Material for this exercise Block Start

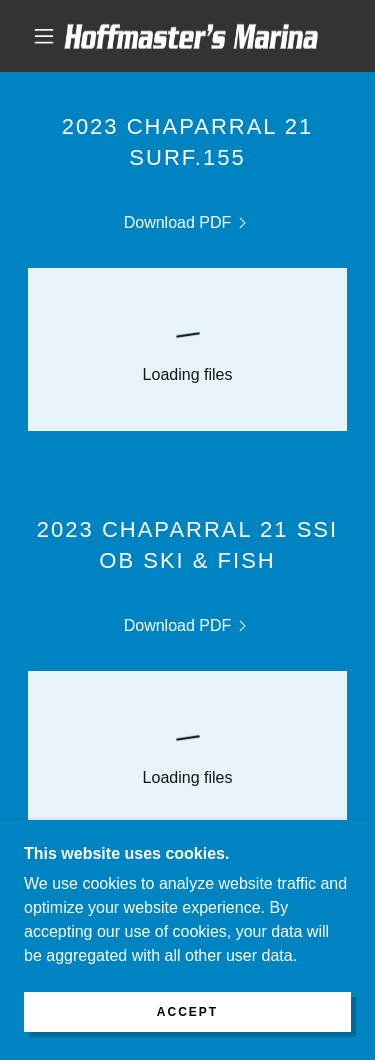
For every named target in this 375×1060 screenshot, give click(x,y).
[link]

Material for this exercise Block End
Material for this exercise Block Start

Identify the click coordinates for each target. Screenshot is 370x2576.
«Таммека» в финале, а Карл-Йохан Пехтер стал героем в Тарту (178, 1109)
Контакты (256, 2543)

Material for this exercise Block End

=== What you are asked to do ===
When a line among the entries above contains "target", copy it.

=== Task output ===
For every named target in this 375×1060 screenshot, give click(x,y).
Identify the click coordinates for each target. Screenshot is 370x2576.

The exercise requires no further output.